[Exercise directions]:
Write out the records in full, exactly as given, but without the images.
^^^^^^^^
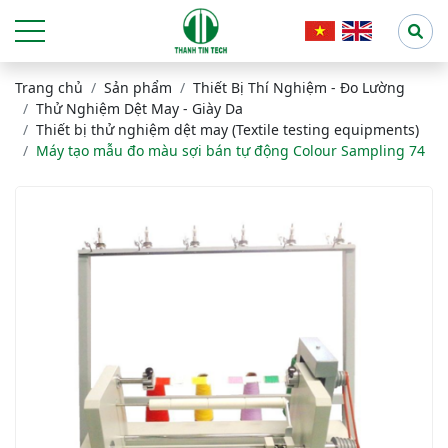
Trang chủ
Sản phẩm
Thiết Bị Thí Nghiệm - Đo Lường
Thử Nghiệm Dệt May - Giày Da
Thiết bị thử nghiệm dệt may (Textile testing equipments)
Máy tạo mẫu đo màu sợi bán tự động Colour Sampling 74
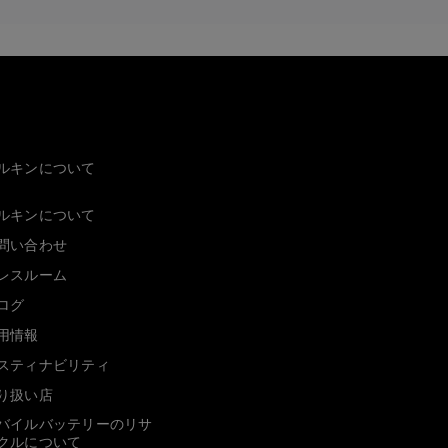
ルキンについて
ルキンについて
問い合わせ
レスルーム
ログ
用情報
スティナビリティ
り扱い店
バイルバッテリーのリサ
クルについて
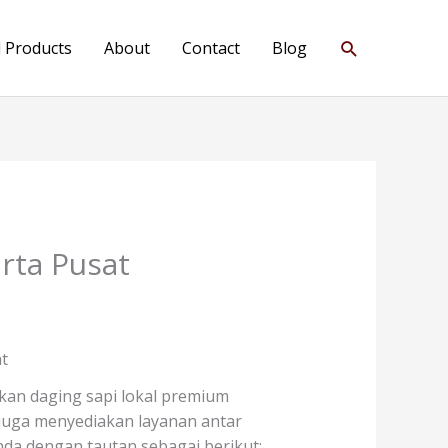
Search
l Products
About
Contact
Blog
arta Pusat
t
kan daging sapi lokal premium
i juga menyediakan layanan antar
da dengan tautan sebagai berikut:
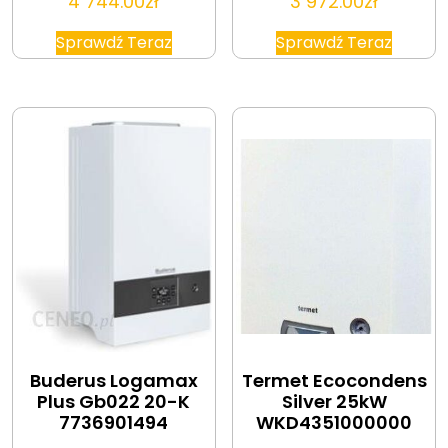
4 744.00
zł
3 972.00
zł
Sprawdź Teraz
Sprawdź Teraz
Buderus Logamax
Termet Ecocondens
Plus Gb022 20-K
Silver 25kW
7736901494
WKD4351000000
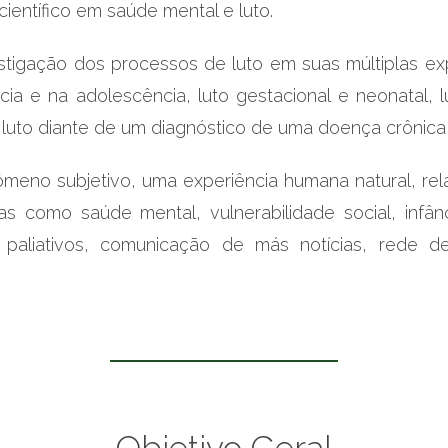
científico em saúde mental e luto.
stigação dos processos de luto em suas múltiplas ex
cia e na adolescência, luto gestacional e neonatal, l
 luto diante de um diagnóstico de uma doença crônica,
 subjetivo, uma experiência humana natural, relaciona
como saúde mental, vulnerabilidade social, infância
os paliativos, comunicação de más notícias, rede 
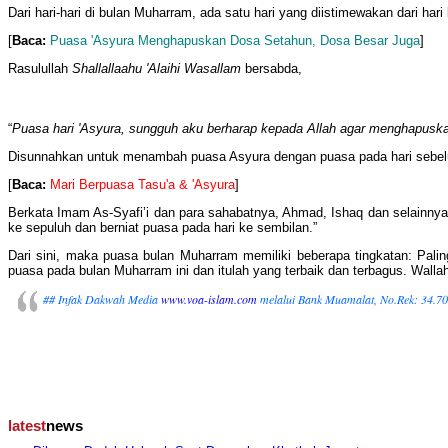
Dari hari-hari di bulan Muharram, ada satu hari yang diistimewakan dari ha
[
Baca:
Puasa 'Asyura Menghapuskan Dosa Setahun, Dosa Besar Juga
]
Rasulullah
Shallallaahu 'Alaihi Wasallam
bersabda,
“
Puasa hari 'Asyura, sungguh aku berharap kepada Allah agar menghapuskan
Disunnahkan untuk menambah puasa Asyura dengan puasa pada hari sebelum
[
Baca:
Mari Berpuasa Tasu'a & 'Asyura
]
Berkata Imam As-Syafi’i dan para sahabatnya, Ahmad, Ishaq dan selainny
ke sepuluh dan berniat puasa pada hari ke sembilan.”
Dari sini, maka puasa bulan Muharram memiliki beberapa tingkatan: Palin
puasa pada bulan Muharram ini dan itulah yang terbaik dan terbagus. Wall
## Infak Dakwah Media
www.voa-islam.com
melalui Bank Muamalat, No.Rek: 34.7
latest
news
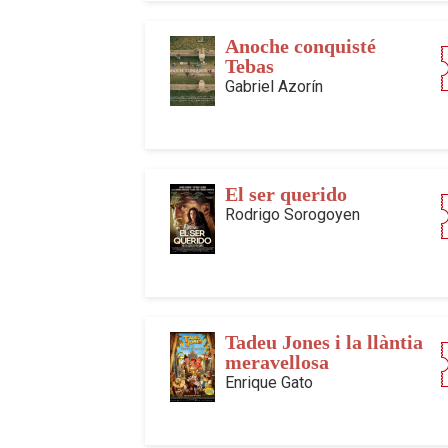
Anoche conquisté
Tebas
Gabriel Azorín
El ser querido
Rodrigo Sorogoyen
Tadeu Jones i la llàntia
meravellosa
Enrique Gato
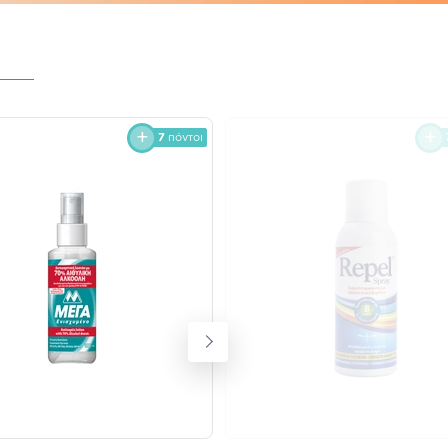
7
πόντοι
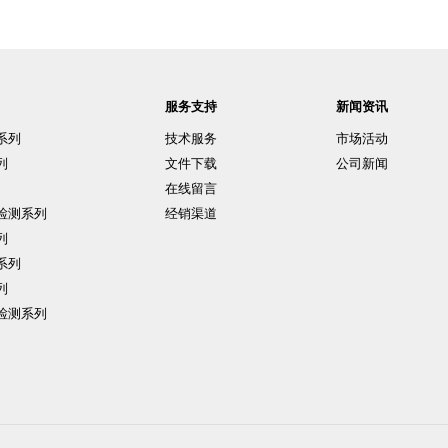
服务支持
新闻资讯
系列
技术服务
市场活动
列
文件下载
公司新闻
在线留言
检测系列
经销渠道
列
系列
列
检测系列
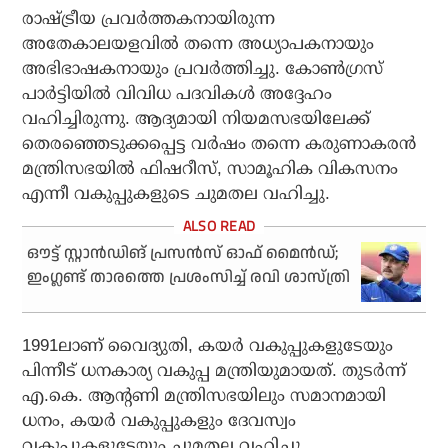
രാഷ്ട്രീയ പ്രവര്‍ത്തകനായിരുന്ന
അതേകാലയളവില്‍ തന്നെ അധ്യാപകനായും
അഭിഭാഷകനായും പ്രവര്‍ത്തിച്ചു. കോണ്‍ഗ്രസ്
പാര്‍ട്ടിയില്‍ വിവിധ പദവികള്‍ അദ്ദേഹം
വഹിച്ചിരുന്നു. ആദ്യമായി നിയമസഭയിലേക്ക്
തെരഞ്ഞെടുക്കപ്പെട്ട വര്‍ഷം തന്നെ കരുണാകരന്‍
മന്ത്രിസഭയില്‍ ഫിഷറീസ്, സാമൂഹിക വികസനം
എന്നീ വകുപ്പുകളുടെ ചുമതല വഹിച്ചു.
ഔട്ട് സ്റ്റാന്‍ഡിങ് പ്രസന്‍സ് ഓഫ് മൈന്‍ഡ്;
ഇംഗ്ലണ്ട് താരത്തെ പ്രശംസിച്ച് രവി ശാസ്ത്രി
1991ലാണ് വൈദ്യുതി, കയര്‍ വകുപ്പുകളുടേയും
പിന്നീട് ധനകാര്യ വകുപ്പ മന്ത്രിയുമായത്. തുടര്‍ന്ന്
എ.കെ. ആന്റണി മന്ത്രിസഭയിലും സമാനമായി
ധനം, കയര്‍ വകുപ്പുകളും ദേവസ്വം
വകുപ്പുകളുടേയും ചുമതല വഹിച്ചു.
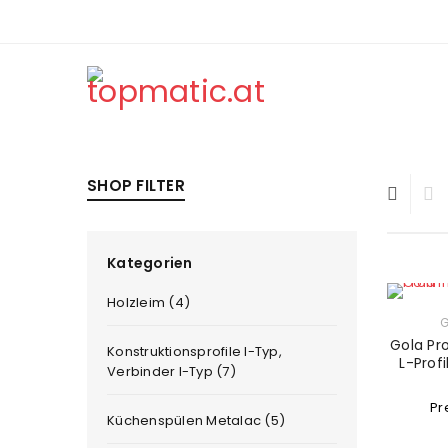
SHOP FILTER
Kategorien
Holzleim (4)
G
Gola Pro
Konstruktionsprofile I-Typ,
L-Profi
Verbinder I-Typ (7)
Pr
Küchenspülen Metalac (5)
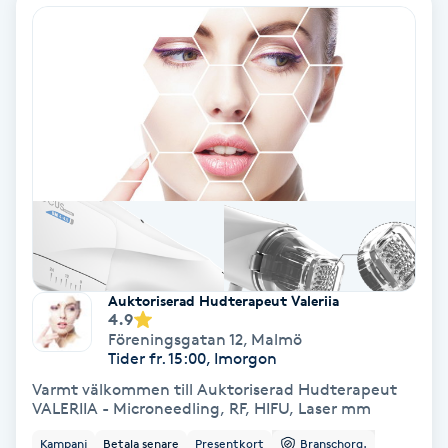
Fotmassage
Fotsvamp
Fotvård
Fransar
Fransborttagning
Auktoriserad Hudterapeut Valeriia
Fransfärgning
4.9
Föreningsgatan 12
,
Malmö
Tider fr. 15:00, Imorgon
Fransförlängning
Varmt välkommen till Auktoriserad Hudterapeut
VALERIIA - Microneedling, RF, HIFU, Laser mm
Fransförlängning Megavolym
Kampanj
Betala senare
Presentkort
Branschorg.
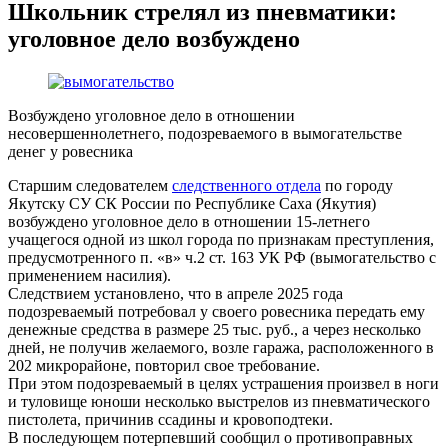
Школьник стрелял из пневматики:
уголовное дело возбуждено
Возбуждено уголовное дело в отношении
несовершеннолетнего, подозреваемого в вымогательстве
денег у ровесника
Старшим следователем
следственного отдела
по городу
Якутску СУ СК России по Республике Саха (Якутия)
возбуждено уголовное дело в отношении 15-летнего
учащегося одной из школ города по признакам преступления,
предусмотренного п. «в» ч.2 ст. 163 УК РФ (вымогательство с
применением насилия).
Следствием установлено, что в апреле 2025 года
подозреваемый потребовал у своего ровесника передать ему
денежные средства в размере 25 тыс. руб., а через несколько
дней, не получив желаемого, возле гаража, расположенного в
202 микрорайоне, повторил свое требование.
При этом подозреваемый в целях устрашения произвел в ноги
и туловище юноши несколько выстрелов из пневматического
пистолета, причинив ссадины и кровоподтеки.
В последующем потерпевший сообщил о противоправных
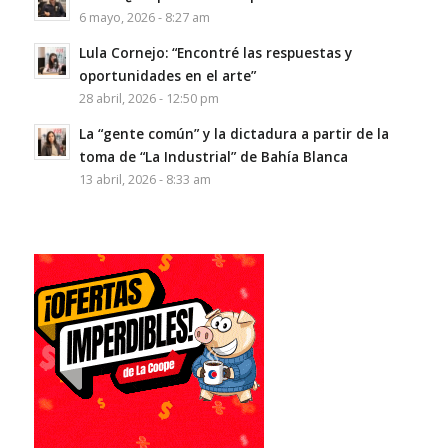
6 mayo, 2026 - 8:27 am
Lula Cornejo: “Encontré las respuestas y
oportunidades en el arte”
28 abril, 2026 - 12:50 pm
La “gente común” y la dictadura a partir de la
toma de “La Industrial” de Bahía Blanca
13 abril, 2026 - 8:33 am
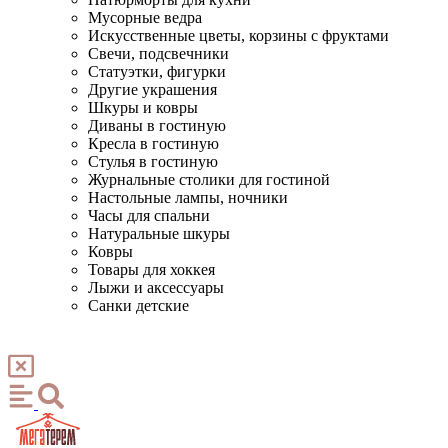
Мусорные ведра
Искусственные цветы, корзины с фруктами
Свечи, подсвечники
Статуэтки, фигурки
Другие украшения
Шкуры и ковры
Диваны в гостиную
Кресла в гостиную
Стулья в гостиную
Журнальные столики для гостиной
Настольные лампы, ночники
Часы для спальни
Натуральные шкуры
Ковры
Товары для хоккея
Лыжи и аксессуары
Санки детские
^^^^^^^^
[Result of the task]:
Trang chủ
Sản phẩm
Thiết Bị Thí Nghiệm - Đo Lường
Thử Nghiệm Dệt May - Giày Da
Thiết bị thử nghiệm dệt may (Textile testing equipments)
Máy tạo mẫu đo màu sợi bán tự động Colour Sampling 74
ルキンについて
ルキンについて
問い合わせ
レスルーム
ログ
用情報
スティナビリティ
り扱い店
バイルバッテリーのリサ
クルについて
Search
l Products
About
Contact
Blog
arta Pusat
t
kan daging sapi lokal premium
i juga menyediakan layanan antar
da dengan tautan sebagai berikut:
4 744.00
zł
3 972.00
zł
Sprawdź Teraz
Sprawdź Teraz
Buderus Logamax
Termet Ecocondens
Plus Gb022 20-K
Silver 25kW
7736901494
WKD4351000000
científico em saúde mental e luto.
stigação dos processos de luto em suas múltiplas ex
cia e na adolescência, luto gestacional e neonatal, l
 luto diante de um diagnóstico de uma doença crônica,
 subjetivo, uma experiência humana natural, relaciona
como saúde mental, vulnerabilidade social, infância
os paliativos, comunicação de más notícias, rede 
Dari hari-hari di bulan Muharram, ada satu hari yang diistimewakan dari ha
[
Baca:
Puasa 'Asyura Menghapuskan Dosa Setahun, Dosa Besar Juga
]
Rasulullah
Shallallaahu 'Alaihi Wasallam
bersabda,
“
Puasa hari 'Asyura, sungguh aku berharap kepada Allah agar menghapuskan
Disunnahkan untuk menambah puasa Asyura dengan puasa pada hari sebelum
[
Baca:
Mari Berpuasa Tasu'a & 'Asyura
]
Berkata Imam As-Syafi’i dan para sahabatnya, Ahmad, Ishaq dan selainny
ke sepuluh dan berniat puasa pada hari ke sembilan.”
Dari sini, maka puasa bulan Muharram memiliki beberapa tingkatan: Palin
puasa pada bulan Muharram ini dan itulah yang terbaik dan terbagus. Wall
## Infak Dakwah Media
www.voa-islam.com
melalui Bank Muamalat, No.Rek: 34.7
latest
news
Anoche conquisté
Tebas
Gabriel Azorín
El ser querido
Rodrigo Sorogoyen
Tadeu Jones i la llàntia
meravellosa
Enrique Gato
7
πόντοι
服务支持
新闻资讯
系列
技术服务
市场活动
列
文件下载
公司新闻
在线留言
检测系列
经销渠道
列
系列
列
检测系列
രാഷ്ട്രീയ പ്രവര്‍ത്തകനായിരുന്ന
അതേകാലയളവില്‍ തന്നെ അധ്യാപകനായും
അഭിഭാഷകനായും പ്രവര്‍ത്തിച്ചു. കോണ്‍ഗ്രസ്
പാര്‍ട്ടിയില്‍ വിവിധ പദവികള്‍ അദ്ദേഹം
വഹിച്ചിരുന്നു. ആദ്യമായി നിയമസഭയിലേക്ക്
തെരഞ്ഞെടുക്കപ്പെട്ട വര്‍ഷം തന്നെ കരുണാകരന്‍
മന്ത്രിസഭയില്‍ ഫിഷറീസ്, സാമൂഹിക വികസനം
എന്നീ വകുപ്പുകളുടെ ചുമതല വഹിച്ചു.
ഔട്ട് സ്റ്റാന്‍ഡിങ് പ്രസന്‍സ് ഓഫ് മൈന്‍ഡ്;
ഇംഗ്ലണ്ട് താരത്തെ പ്രശംസിച്ച് രവി ശാസ്ത്രി
1991ലാണ് വൈദ്യുതി, കയര്‍ വകുപ്പുകളുടേയും
പിന്നീട് ധനകാര്യ വകുപ്പ മന്ത്രിയുമായത്. തുടര്‍ന്ന്
എ.കെ. ആന്റണി മന്ത്രിസഭയിലും സമാനമായി
ധനം, കയര്‍ വകുപ്പുകളും ദേവസ്വം
വകുപ്പുകളുടേയും ചുമതല വഹിച്ചു.
SHOP FILTER
Kategorien
Holzleim (4)
G
Gola Pro
Konstruktionsprofile I-Typ,
L-Profi
Verbinder I-Typ (7)
Pr
Küchenspülen Metalac (5)
Fotmassage
Fotsvamp
Fotvård
Fransar
Fransborttagning
Auktoriserad Hudterapeut Valeriia
Fransfärgning
4.9
Föreningsgatan 12
,
Malmö
Tider fr. 15:00, Imorgon
Fransförlängning
Varmt välkommen till Auktoriserad Hudterapeut
VALERIIA - Microneedling, RF, HIFU, Laser mm
Fransförlängning Megavolym
Kampanj
Betala senare
Presentkort
Branschorg.
Школьник стрелял из пневматики:
уголовное дело возбуждено
Возбуждено уголовное дело в отношении
несовершеннолетнего, подозреваемого в вымогательстве
денег у ровесника
Старшим следователем
следственного отдела
по городу
Якутску СУ СК России по Республике Саха (Якутия)
возбуждено уголовное дело в отношении 15-летнего
учащегося одной из школ города по признакам преступления,
предусмотренного п. «в» ч.2 ст. 163 УК РФ (вымогательство с
применением насилия).
Следствием установлено, что в апреле 2025 года
подозреваемый потребовал у своего ровесника передать ему
денежные средства в размере 25 тыс. руб., а через несколько
дней, не получив желаемого, возле гаража, расположенного в
202 микрорайоне, повторил свое требование.
При этом подозреваемый в целях устрашения произвел в ноги
и туловище юноши несколько выстрелов из пневматического
пистолета, причинив ссадины и кровоподтеки.
В последующем потерпевший сообщил о противоправных
6 mayo, 2026 - 8:27 am
Lula Cornejo: “Encontré las respuestas y
oportunidades en el arte”
28 abril, 2026 - 12:50 pm
La “gente común” y la dictadura a partir de la
toma de “La Industrial” de Bahía Blanca
13 abril, 2026 - 8:33 am
Мусорные ведра
Искусственные цветы, корзины с фруктами
Свечи, подсвечники
Статуэтки, фигурки
Другие украшения
Шкуры и ковры
Диваны в гостиную
Кресла в гостиную
Стулья в гостиную
Журнальные столики для гостиной
Настольные лампы, ночники
Часы для спальни
Натуральные шкуры
Ковры
Товары для хоккея
Лыжи и аксессуары
Санки детские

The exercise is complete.